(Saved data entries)
━━━━━━━━━━━━━━━━━━━━━━━━━━━━━━

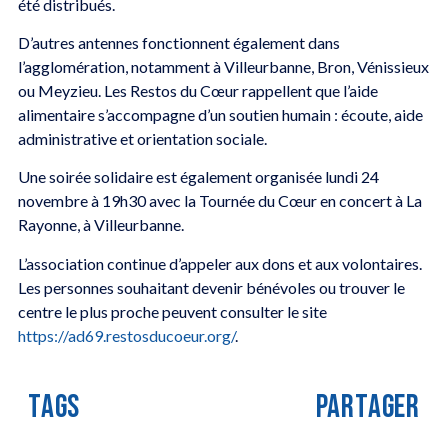
été distribués.
D’autres antennes fonctionnent également dans
l’agglomération, notamment à Villeurbanne, Bron, Vénissieux
ou Meyzieu. Les Restos du Cœur rappellent que l’aide
alimentaire s’accompagne d’un soutien humain : écoute, aide
administrative et orientation sociale.
Une soirée solidaire est également organisée lundi 24
novembre à 19h30 avec la Tournée du Cœur en concert à La
Rayonne, à Villeurbanne.
L’association continue d’appeler aux dons et aux volontaires.
Les personnes souhaitant devenir bénévoles ou trouver le
centre le plus proche peuvent consulter le site
https://ad69.restosducoeur.org/
.
TAGS
PARTAGER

━━━━━━━━━━━━━━━━━━━━━━━━━━━━━━

AIM OF THE EXERCISE
Every line above must appear in the answer unchanged, and no picture may appear in it.

OUTPUT
été distribués.
D’autres antennes fonctionnent également dans
l’agglomération, notamment à Villeurbanne, Bron, Vénissieux
ou Meyzieu. Les Restos du Cœur rappellent que l’aide
alimentaire s’accompagne d’un soutien humain : écoute, aide
administrative et orientation sociale.
Une soirée solidaire est également organisée lundi 24
novembre à 19h30 avec la Tournée du Cœur en concert à La
Rayonne, à Villeurbanne.
L’association continue d’appeler aux dons et aux volontaires.
Les personnes souhaitant devenir bénévoles ou trouver le
centre le plus proche peuvent consulter le site
https://ad69.restosducoeur.org/
.
TAGS
PARTAGER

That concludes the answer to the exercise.